Compute vegetation indices (NDVI, NDRE, SAVI, GNDVI, EVI, MSAVI2, OSAVI, NDWI) from multi-band drone and satellite GeoTIFFs from the command line.
Built and maintained by ag-gis — Precision Ag Python & GIS Automation.
Calculating a vegetation index from a drone orthomosaic should be one command,
not a notebook. agindex is a small, focused CLI for that workflow:
- Reads any GDAL-supported multi-band raster (GeoTIFF, COG, …).
- Preserves CRS, transform, and nodata in the output.
- Emits a tiled, deflate-compressed float32 GeoTIFF ready for QGIS / ArcGIS.
- Optional PNG preview with a colormap for quick visual QA.

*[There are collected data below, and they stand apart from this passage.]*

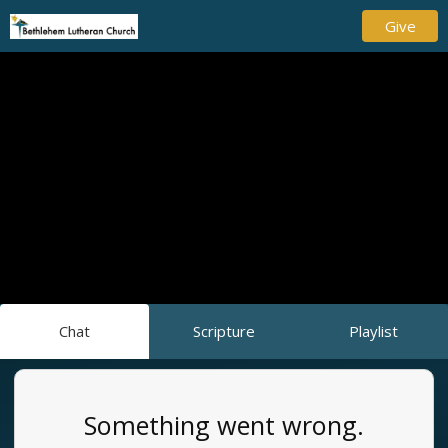
Give
Chat
Scripture
Playlist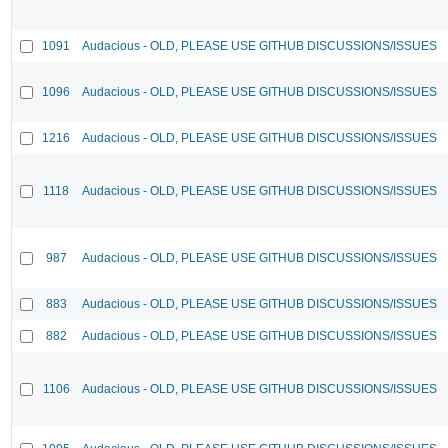
1091
Audacious - OLD, PLEASE USE GITHUB DISCUSSIONS/ISSUES
1096
Audacious - OLD, PLEASE USE GITHUB DISCUSSIONS/ISSUES
1216
Audacious - OLD, PLEASE USE GITHUB DISCUSSIONS/ISSUES
1118
Audacious - OLD, PLEASE USE GITHUB DISCUSSIONS/ISSUES
987
Audacious - OLD, PLEASE USE GITHUB DISCUSSIONS/ISSUES
883
Audacious - OLD, PLEASE USE GITHUB DISCUSSIONS/ISSUES
882
Audacious - OLD, PLEASE USE GITHUB DISCUSSIONS/ISSUES
1106
Audacious - OLD, PLEASE USE GITHUB DISCUSSIONS/ISSUES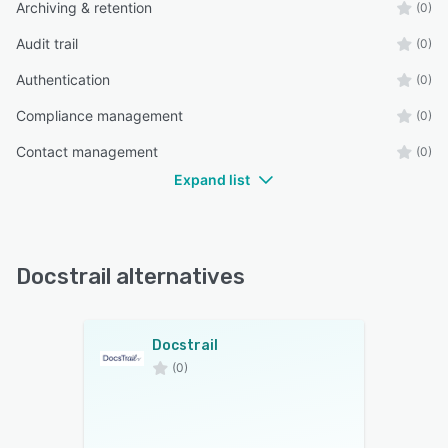
Archiving & retention
(0)
Audit trail
(0)
Authentication
(0)
Compliance management
(0)
Contact management
(0)
Expand list
Docstrail alternatives
Docstrail
(0)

- Sensor presets for common drone payloads (Micasense RedEdge, DJI P4 MS,
Parrot Sequoia) plus explicit
--*-bandoverrides.
pip install agindex # core CLI
pip install "agindex[viz]" # adds matplotlib for --png previewsRequires Python 3.10+, numpy, rasterio, click.
The repo ships with a tiny synthetic 5-band GeoTIFF you can run on immediately:
git clone https://github.com/ag-gis/agindex.git
cd agindex
pip install -e ".[viz]"
agindex compute samples/field_5band.tif \
--index ndvi \
--preset micasense-rededge \
-o out/ndvi.tif \
--png out/ndvi.pngOutput:
wrote out/ndvi.tif (NDVI, 192x128)
count= 24576 min=-0.0432 max=+0.8910 mean=+0.5023 std=0.3072
wrote out/ndvi.png (PNG preview, colormap=RdYlGn)

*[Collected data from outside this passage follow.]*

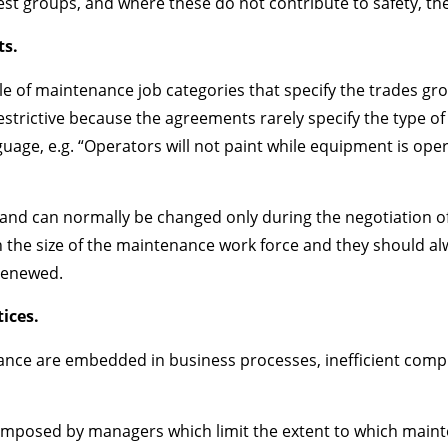
erest groups, and where these do not contribute to safety, t
s.
e of maintenance job categories that specify the trades g
ot restrictive because the agreements rarely specify the type
uage, e.g. “Operators will not paint while equipment is opera
, and can normally be changed only during the negotiation o
in the size of the maintenance work force and they should
renewed.
ices.
nce are embedded in business processes, inefficient compu
s imposed by managers which limit the extent to which main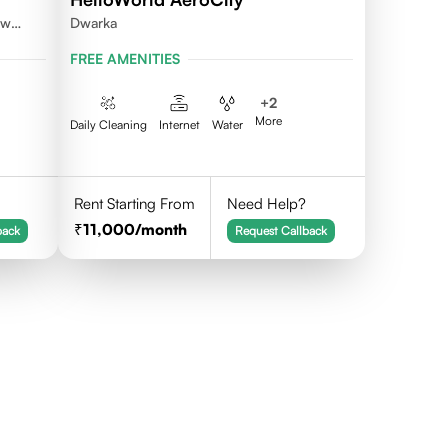
ew
Dwarka
FREE AMENITIES
+
2
More
Daily Cleaning
Internet
Water
Rent Starting From
Need Help?
11,000
/month
back
Request Callback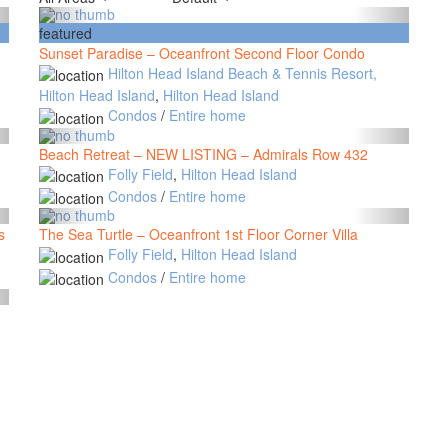
featured
Sunset Paradise – Oceanfront Second Floor Condo
Hilton Head Island Beach & Tennis Resort,
Hilton Head Island
,
Hilton Head Island
Condos
/
Entire home
Beach Retreat – NEW LISTING – Admirals Row 432
Folly Field
,
Hilton Head Island
Condos
/
Entire home
s
The Sea Turtle – Oceanfront 1st Floor Corner Villa
Folly Field
,
Hilton Head Island
Condos
/
Entire home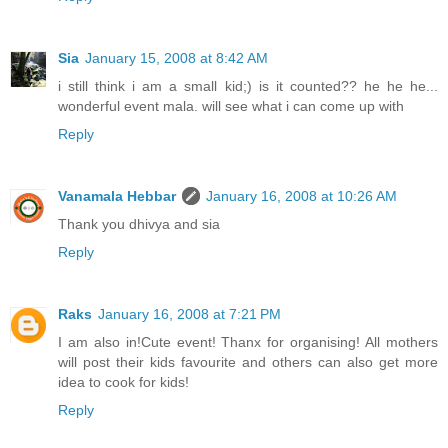
Sia
January 15, 2008 at 8:42 AM
i still think i am a small kid;) is it counted?? he he he...
wonderful event mala. will see what i can come up with
Reply
Vanamala Hebbar
January 16, 2008 at 10:26 AM
Thank you dhivya and sia
Reply
Raks
January 16, 2008 at 7:21 PM
I am also in!Cute event! Thanx for organising! All mothers
will post their kids favourite and others can also get more
idea to cook for kids!
Reply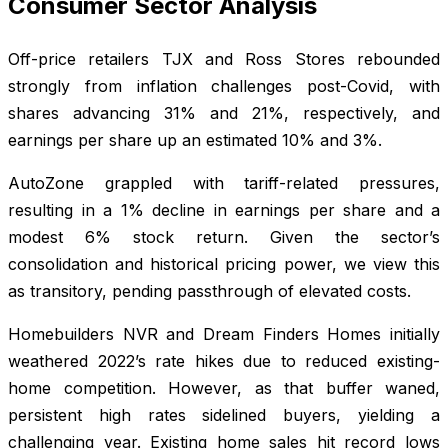
Consumer Sector Analysis
Off-price retailers TJX and Ross Stores rebounded
strongly from inflation challenges post-Covid, with
shares advancing 31% and 21%, respectively, and
earnings per share up an estimated 10% and 3%.
AutoZone grappled with tariff-related pressures,
resulting in a 1% decline in earnings per share and a
modest 6% stock return. Given the sector’s
consolidation and historical pricing power, we view this
as transitory, pending passthrough of elevated costs.
Homebuilders NVR and Dream Finders Homes initially
weathered 2022’s rate hikes due to reduced existing-
home competition. However, as that buffer waned,
persistent high rates sidelined buyers, yielding a
challenging year. Existing home sales hit record lows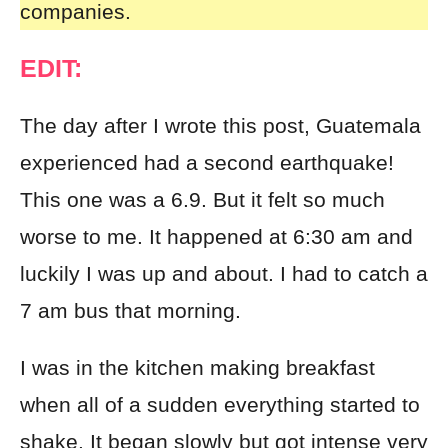
companies.
EDIT:
The day after I wrote this post, Guatemala
experienced had a second earthquake!
This one was a 6.9. But it felt so much
worse to me. It happened at 6:30 am and
luckily I was up and about. I had to catch a
7 am bus that morning.
I was in the kitchen making breakfast
when all of a sudden everything started to
shake. It began slowly but got intense very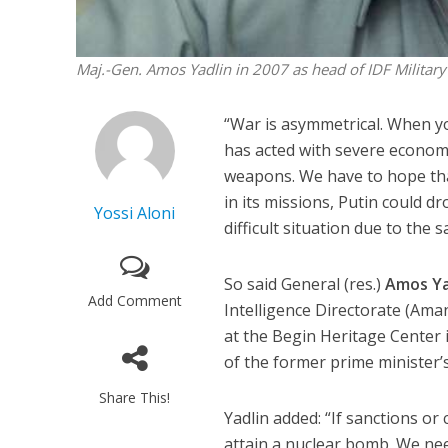
Maj.-Gen. Amos Yadlin in 2007 as head of IDF Military 
“War is asymmetrical. When yo
has acted with severe econom
weapons. We have to hope that [
in its missions, Putin could d
Yossi Aloni
difficult situation due to the 
So said General (res.)
Amos Ya
Add Comment
Intelligence Directorate (Ama
at the Begin Heritage Center 
of the former prime minister’
Share This!
Yadlin added: “If sanctions or 
attain a nuclear bomb. We need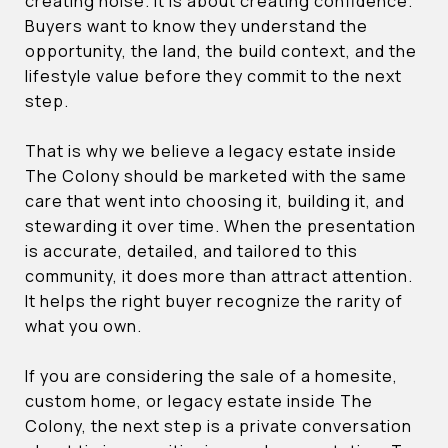
creating noise. It is about creating confidence.
Buyers want to know they understand the
opportunity, the land, the build context, and the
lifestyle value before they commit to the next
step.
That is why we believe a legacy estate inside
The Colony should be marketed with the same
care that went into choosing it, building it, and
stewarding it over time. When the presentation
is accurate, detailed, and tailored to this
community, it does more than attract attention.
It helps the right buyer recognize the rarity of
what you own.
If you are considering the sale of a homesite,
custom home, or legacy estate inside The
Colony, the next step is a private conversation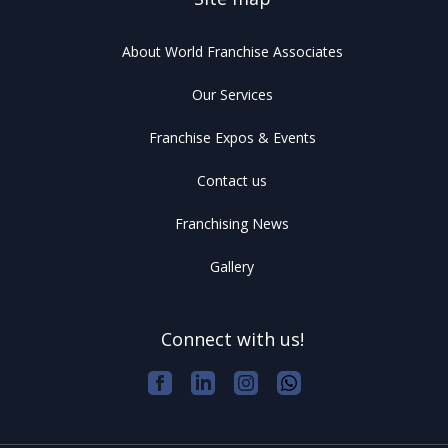
About World Franchise Associates
Our Services
Franchise Expos & Events
Contact us
Franchising News
Gallery
Connect with us!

agindex list # show supported indices and formulas
agindex presets # show sensor band-ordering presets
agindex compute INPUT.tif --index NDVI --out result.tif [options]
| Option | Purpose |
|---|---|
--index |
One of: ndvi, ndre, gndvi, savi, osavi, evi, msavi2, ndwi |
--preset |
micasense-rededge, dji-p4-multispectral, parrot-sequoia, rgb |
--red-band etc. |
Per-band 1-indexed override (wins over the preset) |
--png |
Also write a PNG preview |
--colormap |
Matplotlib colormap for the PNG (default RdYlGn) |
--stats/--no-stats |
Print min/max/mean/std after writing (default on) |
NDVI from a DJI P4 Multispectral orthomosaic:
agindex compute ortho.tif --index ndvi --preset dji-p4-multispectral -o ndvi.tifNDRE with explicit bands (e.g. a custom stack):
agindex compute stack.tif --index ndre --nir-band 5 --rededge-band 4 -o ndre.tifEVI with a quick PNG for the field report:
agindex compute ortho.tif --index evi --preset micasense-rededge \
-o evi.tif --png evi.png --colormap viridis| Short | Name | Formula | Uses |
|---|---|---|---|
| ndvi | NDVI | (NIR − RED) / (NIR + RED) | General vigor |
| ndre | NDRE | (NIR − REDEDGE) / (NIR + REDEDGE) | Canopy N, mid-late season |
| gndvi | GNDVI | (NIR − GREEN) / (NIR + GREEN) | Chlorophyll at high LAI |
| savi | SAVI | (1+L)(NIR−RED) / (NIR+RED+L), L=0.5 | Low-LAI / bare-soil scenes |
| osavi | OSAVI | (1+0.16)(NIR−RED) / (NIR+RED+0.16) | Robust across canopies |
| evi | EVI | 2.5·(NIR−RED) / (NIR + 6·RED − 7.5·BLUE + 1) | Atmospheric / soil resistant |
| msavi2 | MSAVI2 | 0.5·(2·NIR+1 − √((2·NIR+1)² − 8·(NIR−RED))) | Self-adjusting SAVI |
| ndwi | NDWI | (GREEN − NIR) / (GREEN + NIR) | Surface water (drone form) |
Run agindex list for the canonical list at runtime.
Inputs are read as float64 and pixels equal to the source nodata become NaN.
Indices propagate NaN through divisions and sqrt. On write, NaNs are encoded
as -9999.0 with nodata=-9999.0 in the GeoTIFF profile so downstream GIS
software treats them correctly.
import numpy as np
import rasterio
from agindex import compute_index
with rasterio.open("ortho.tif") as src:
red = src.read(3).astype("float64")
nir = src.read(5).astype("float64")
ndvi = compute_index("ndvi", {"red": red, "nir": nir})git clone https://github.com/ag-gis/agindex.git
cd agindex
python -m venv .venv && source .venv/bin/activate
pip install -e ".[dev]"
pytest
python samples/generate.py # regenerate the sample GeoTIFFMIT — see LICENSE.